Flight is a painfully honest movie that is somewhat quiet after the first fifteen minutes, but even without a plane crash taking place, the movie feels as nailbiting as a fantastic character-driven piece.

Thursday, January 3, 2013

Cloud Atlas

Cloud Atlas is an epic. Based on David Mitchell's novel, it moves from genre to genre to genre and with each one, every aspect of the filmmaking process is at its zeinith. The directing, acting, writing, music, art direction, cinematography, editing, sound, visual effects etc. etc. etc. There is such thought and care put into the film at every conceivable turn and it's not just one good movie, it's really six good movies that form one pleasant experience.

The film's stories are in fact connected as the cast portrays different characters in each of the segments. It should be noted that the segments are cut together as the film jumps back-and-forth between them. How the film's writer-directors Tom Tykwer & Andy Wachowski and Lana Wachowski chose when to move from one parallel moment to the next, I can't even begin to venture a guess. Like any visionaries, they saw the story in a manner that they could understand and tried to find a way to tell to an audience what they envisioned. The editing is almost hypnotic and reminiscent of scenes from previous Wachowski films like the planning scenes right before the third act of The Matrix Reloaded or the building to the climax in Speed Racer.

The cast is also incredibly competent.
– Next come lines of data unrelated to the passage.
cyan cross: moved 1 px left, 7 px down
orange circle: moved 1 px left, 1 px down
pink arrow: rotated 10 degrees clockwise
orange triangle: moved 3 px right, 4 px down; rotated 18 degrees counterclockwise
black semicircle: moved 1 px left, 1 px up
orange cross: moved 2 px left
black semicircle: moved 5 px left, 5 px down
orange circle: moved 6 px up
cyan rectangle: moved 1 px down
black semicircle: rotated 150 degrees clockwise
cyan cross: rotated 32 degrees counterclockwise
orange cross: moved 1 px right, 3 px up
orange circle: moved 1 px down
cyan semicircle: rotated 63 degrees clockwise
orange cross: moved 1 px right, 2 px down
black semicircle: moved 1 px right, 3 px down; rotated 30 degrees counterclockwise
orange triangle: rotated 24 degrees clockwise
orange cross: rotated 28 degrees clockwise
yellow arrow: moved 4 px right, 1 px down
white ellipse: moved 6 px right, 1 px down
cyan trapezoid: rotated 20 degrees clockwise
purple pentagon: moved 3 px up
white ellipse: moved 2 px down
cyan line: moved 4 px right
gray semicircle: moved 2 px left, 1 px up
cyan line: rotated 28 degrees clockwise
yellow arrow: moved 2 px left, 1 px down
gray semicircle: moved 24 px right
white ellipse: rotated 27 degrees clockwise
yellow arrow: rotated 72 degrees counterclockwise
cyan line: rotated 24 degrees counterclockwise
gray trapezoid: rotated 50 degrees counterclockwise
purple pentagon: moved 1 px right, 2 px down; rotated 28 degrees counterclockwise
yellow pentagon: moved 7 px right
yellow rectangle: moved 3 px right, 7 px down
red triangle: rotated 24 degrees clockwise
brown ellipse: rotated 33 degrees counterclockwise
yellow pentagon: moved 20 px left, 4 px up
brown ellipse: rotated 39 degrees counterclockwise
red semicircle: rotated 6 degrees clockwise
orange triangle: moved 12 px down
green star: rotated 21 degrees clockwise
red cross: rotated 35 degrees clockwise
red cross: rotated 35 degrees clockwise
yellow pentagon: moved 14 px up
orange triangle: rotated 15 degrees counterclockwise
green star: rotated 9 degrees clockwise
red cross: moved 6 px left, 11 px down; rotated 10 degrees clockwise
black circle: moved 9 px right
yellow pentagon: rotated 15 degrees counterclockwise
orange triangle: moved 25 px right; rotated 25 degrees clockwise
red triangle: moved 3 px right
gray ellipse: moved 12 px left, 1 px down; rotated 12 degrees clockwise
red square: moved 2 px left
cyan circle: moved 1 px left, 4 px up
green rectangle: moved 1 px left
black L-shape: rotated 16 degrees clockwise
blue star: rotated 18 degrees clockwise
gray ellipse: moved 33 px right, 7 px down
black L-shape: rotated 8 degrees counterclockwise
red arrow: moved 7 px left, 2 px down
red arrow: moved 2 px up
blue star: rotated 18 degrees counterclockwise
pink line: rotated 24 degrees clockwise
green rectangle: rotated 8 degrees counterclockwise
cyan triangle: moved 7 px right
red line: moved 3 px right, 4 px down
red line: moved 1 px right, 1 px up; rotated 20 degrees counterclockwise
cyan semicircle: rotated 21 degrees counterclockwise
Each mini-film has its own world and its own set of rules and style. It seems that all the actors (Tom Hanks, Halle Berry, Jim Broadbent, Hugo Weaving, Jim Sturgess, Doona Bae, Ben Whishaw, James D'Arcy, Zhou Xun, Keith David, David Gyasi, Susan Sarandon, Hugh Grant) are fully committed to each role in a manner that is refreshing, fun, and what must've been professionally challenging.

So what did I think the film was about? Well I first think of each of the stories.
1- South Pacific Ocean, 1849- American lawyer Adam Ewing (Jim Sturgess) is on a boat to San Francisco where he must keep a slave (David Gyasi) hidden from a malevolent crew.
2- Edinburgh, Scotland, 1936- Robert Frobisher (Ben Whishaw) laments to his lover (James D'Arcy) about working as an apprentice to a decrepit composer (Jim Broadbent) whom he enters into a feud over who composed a piece of music. Robert discovers the diary of Adam.
3- San Fracisco, California, 1973- Investigative journalist Luisa Rey (Halle Berry) discovers a nuclear conspiracy with the help of Robert's former lover, now an old man.
4- United Kingdom, 2012- Timothy Cavendish (Jim Broadbent), a publisher (who was reading an adaptation of Luisa's adventure), becomes entangled with gangsters so he hides at a nursing home where he then attempts a comical escape from its oppressive grounds.
5- Neo Seoul 2144- Clone Sonmi-451 (Doona Bae) joins a resistence movement against an oppressive government. She feels empowered after watching a outlandish film version of Cavendish's exploits.
6- Hawaiian Islands, 2321 (post-apocalypse)- Tribesman Zachry (Tom Hanks), who worships the religious figure of Sonmi, embarks on a journey with a woman (Halle Berry) to possibly uncover the truths about what led to the world's state of being.

A costume drama. A love story. A conspiracy mystery. A comedy. A science-fiction adventure. A post-apocalyptic tale. Six genres and six stories with a through line that includes themes of love, kindness, and freedom. To me, the movie is about finding oneself, but realizing that those around us who we care for are just as important. Similar to The Matrix and Run Lola Run, Cloud Atlas functions as almost a wake-up call to let us know that both the individual matters within the scheme of society. Not only is Cloud Atlas freeing in how its narrative is artistically approached, but it is perhaps most freeing in what I perceived its message to be to its audience.